Papier, une ombre blanche opposée à la nuit
par Rechab
Je suis loin du pays de la connaissance.
Il est de l’autre côté du continent,
dont j’ai perdu, quelque part,
le fil : un sentier qui pourrait m’y conduire .
Certains parlent ainsi d’inspiration …
Il y a le jour.
Mais celui-ci est caché derrière la terre.
Une moitié est soumise à l’épreuve de l’ombre.

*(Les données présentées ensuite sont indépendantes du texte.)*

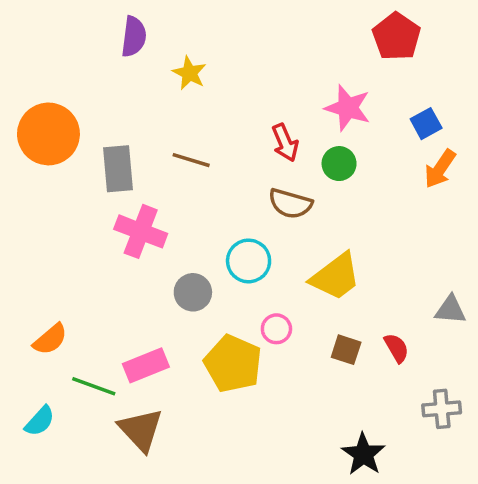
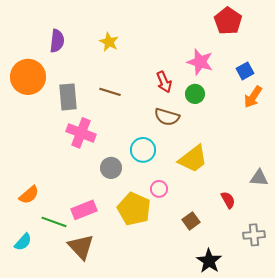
purple semicircle: (134, 37) -> (57, 41), moved
brown square: (346, 350) -> (191, 221), moved, turned 36

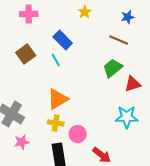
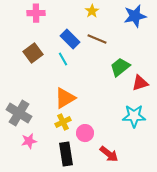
blue star: (128, 17) -> (135, 16), size x1.6
brown line: (119, 40) -> (97, 39), moved
yellow cross: (56, 123) -> (63, 122), turned -35

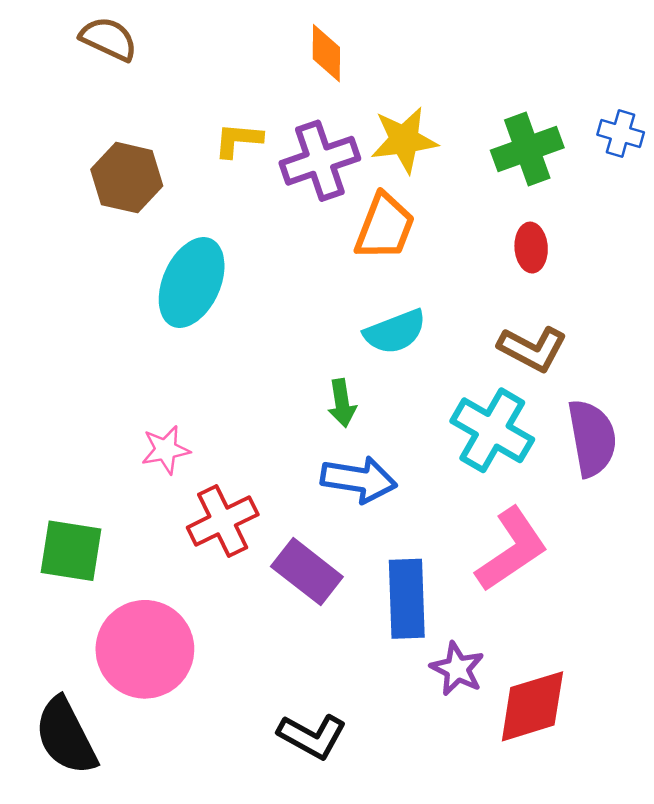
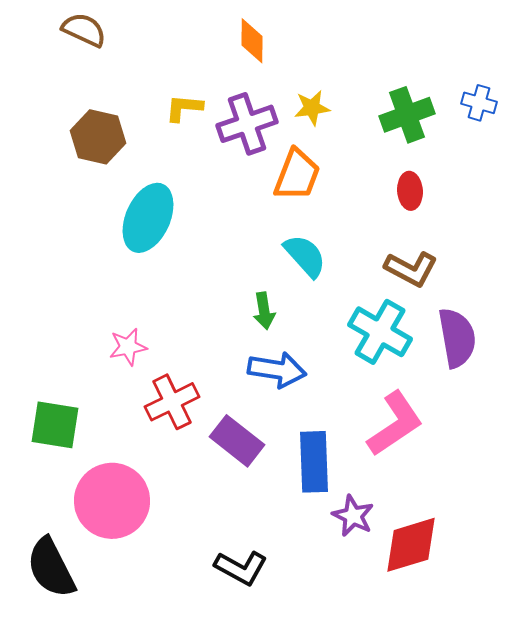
yellow star: (404, 140) -> (312, 108), size x0.7
cyan semicircle: (395, 332) -> (305, 256), turned -111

Comme un poumon qui se relâche,
– ce serait plutôt expiration…
Ce qui est , demeure ; – bien entendu – ,
mais tout est indistinct .
Je ne saurais pas reconnaître les arbres entre eux,
sans voir leur feuillage, et le port des branches :
Il faudrait que je tâte leurs troncs,
que je colle mon oreille sur l’écorce pour écouter leur message.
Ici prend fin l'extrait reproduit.